(Beginning of Provided information)

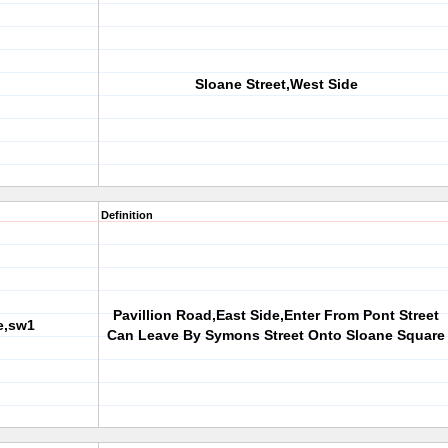
Sloane Street,West Side
Definition
Pavillion Road,East Side,Enter From Pont Street
e,sw1
Can Leave By Symons Street Onto Sloane Square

(End of Provided information)

# Exercise directions
Exactly as they appear above, give the records again, without their pictures.

# Task result
Sloane Street,West Side
Definition
Pavillion Road,East Side,Enter From Pont Street
e,sw1
Can Leave By Symons Street Onto Sloane Square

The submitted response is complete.